Oft habe ich in
meinen Tagebuchzeilen das Thema arabischer Realisten, in anderen Worten
arabischer Friedensvertreter gegenüber Israel und den freien Gesellschaften der
Welt ganz allgemein, angesprochen. Immer wieder hatte ich betont, dass es zwar wenige
Dutzend solcher gibt, sie jedoch kaum in der arabischen Welt selbst, sondern im
der freien Gesellschaft des Westens leben. Einige von ihnen wie Fuad Ajami der
Princeton Universität und Bassam Tibi aus Göttingen habe ich schon erwähnt. Neuerdings
ist mir Youssef M. Ibrahim unter die Augen gekommen. Youssef M. Ibrahim ist
Journalist und, schreibt seit Jahrzehnten für grosse Zeitungen der USA und
steht heute einem sich mit Energiefragen beschäftigendem Thinktank vor. Er lebt
wechselweise in den USA und Dubai. In einem TV-Interview in 2009
beschreibt er wunderschön, fast rührend, seine Kindheit und Jugend in Ägypten
und erklärt die heutigen Vorgänge in der arabischen Welt. Er meint im Gespräch überzeugend
„dass die arabische Sicht, das keine arabischen Probleme gelöst werden können,
bevor nicht der Israel-Palästina Konflikt gelöst ist, sei vollkommener Unsinn“.
Der kompulsive arabisch-islamische Judenhass ist ein anderes Thema, das er
bespricht. Eine Akzeptanz Israels in der arabischen Welt hält er auf absehbare
Zeit unmöglich. Es lohnt sich die 70 Minuten Zeit in dieses Interview zu
investieren – auch wenn es in englischer Sprache stattfindet. Auch wenn es
nicht heute, in der Zeit des arabischen Winters stattfand, ist es genau so
aktuell wie vor drei Jahren.
Im Juli 2006,
also drei Jahre früher als obiges Interview, schrieb Youssef M. Ibrahim einen
offenen Brief an die Palästinenser,
den ich hier selbst ins Deutsche übersetzt habe. Fast alle seiner Aussagen sind
heute so aktuell, wie in 2006.
„Jewish World Review“,
„Jewish World Review“, 12. Juli 2006
"Liebe
palästinensisch-arabische Brüder.
Der Krieg mit
Israel ist vorbei.
Ihr habt
verloren. Gebt auf und verhandelt über die Sicherung der Zukunft eurer
Kinder.
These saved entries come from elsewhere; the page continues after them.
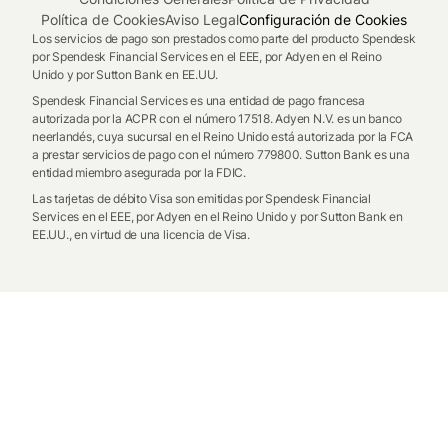
Política de Cookies
Aviso Legal
Configuración de Cookies
Los servicios de pago son prestados como parte del producto Spendesk
por Spendesk Financial Services en el EEE, por Adyen en el Reino
Unido y por Sutton Bank en EE.UU.
Spendesk Financial Services es una entidad de pago francesa
autorizada por la ACPR con el número 17518. Adyen N.V. es un banco
neerlandés, cuya sucursal en el Reino Unido está autorizada por la FCA
a prestar servicios de pago con el número 779800. Sutton Bank es una
entidad miembro asegurada por la FDIC.
Las tarjetas de débito Visa son emitidas por Spendesk Financial
Services en el EEE, por Adyen en el Reino Unido y por Sutton Bank en
EE.UU., en virtud de una licencia de Visa.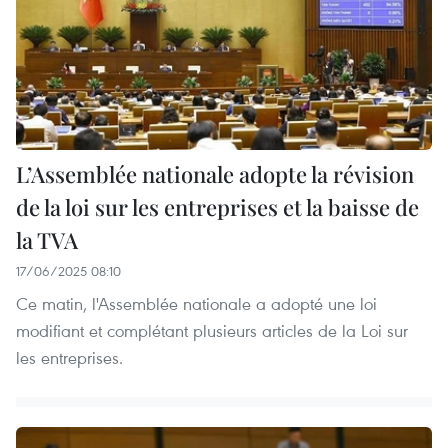
L’Assemblée nationale adopte la révision
de la loi sur les entreprises et la baisse de
la TVA
17/06/2025 08:10
Ce matin, l'Assemblée nationale a adopté une loi
modifiant et complétant plusieurs articles de la Loi sur
les entreprises.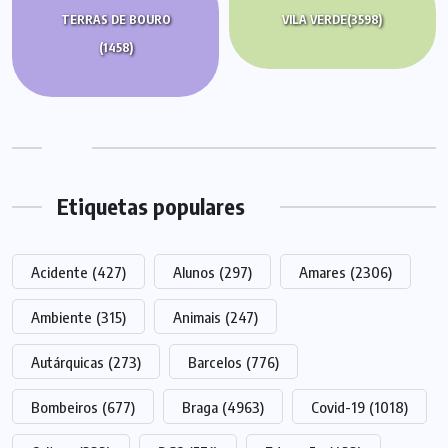
TERRAS DE BOURO
VILA VERDE
(3598)
(1458)
Etiquetas populares
Acidente
(427)
Alunos
(297)
Amares
(2306)
Ambiente
(315)
Animais
(247)
Autárquicas
(273)
Barcelos
(776)
Bombeiros
(677)
Braga
(4963)
Covid-19
(1018)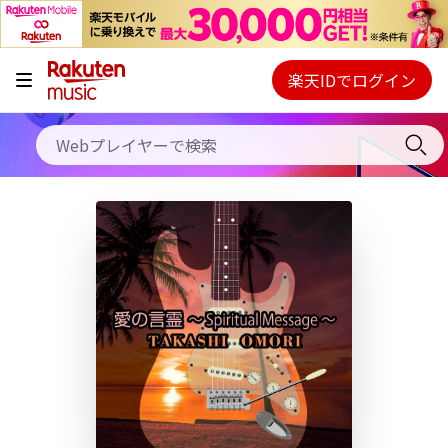
キャンペーン
料金プラン
楽天IDでログイン
Webプレイヤー
使い方
ご契約内容の確認・変更
ヘルプ
初回30日間無料お試し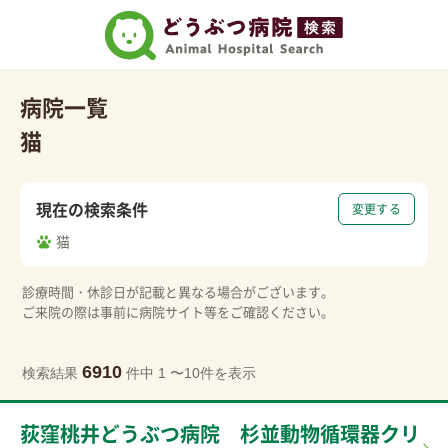
病院一覧
猫
現在の検索条件
変更する
猫
診療時間・休診日が記載と異なる場合がございます。
ご来院の際は事前に病院サイト等をご確認ください。
6910
検索結果
件中 1 〜10件を表示
荻窪桃井どうぶつ病院 杉並動物循環器クリ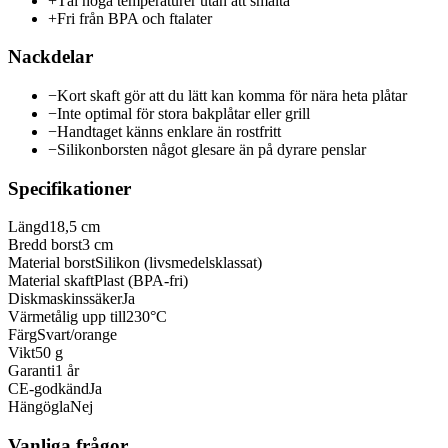
+
Tål höga temperaturer utan att smälta
+
Fri från BPA och ftalater
Nackdelar
−
Kort skaft gör att du lätt kan komma för nära heta plåtar
−
Inte optimal för stora bakplåtar eller grill
−
Handtaget känns enklare än rostfritt
−
Silikonborsten något glesare än på dyrare penslar
Specifikationer
Längd
18,5 cm
Bredd borst
3 cm
Material borst
Silikon (livsmedelsklassat)
Material skaft
Plast (BPA-fri)
Diskmaskinssäker
Ja
Värmetålig upp till
230°C
Färg
Svart/orange
Vikt
50 g
Garanti
1 år
CE-godkänd
Ja
Hängögla
Nej
Vanliga frågor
Wir, eure arabischen Brüder, mögen euch versichern bis wir blau im
Gesicht sind, dass wir euch unterstützen, doch die Weisen unter euch und die
meisten unter uns wissen: wir Nichtpalästinenser führen unser Leben fort, weg von der müden alten
Ideen euch bei die palästinensische-arabische Sache und dem „ewigen Kampf“ gegen
Israel wirklich zur Seite zu stehen.
Liebe Freunde,
ihr und eure Führer verschwendeten drei Generationen mit dem Versuch für
Palästina zu kämpfen, aber die Wahrheit ist, das Palästina, das ihr 1948 hättet
haben können, viel grösser war, als das Palästina, das ihr hättet in 1967 haben
können, das wiederum grösser war als das Palästina, für das ihr euch heute oder
in zehn Jahren bescheiden werden müsst. Kampf [er meint wohl eher „strampeln“]
heisst weniger Land, mehr Leiden und Not und komplette Einsamkeit.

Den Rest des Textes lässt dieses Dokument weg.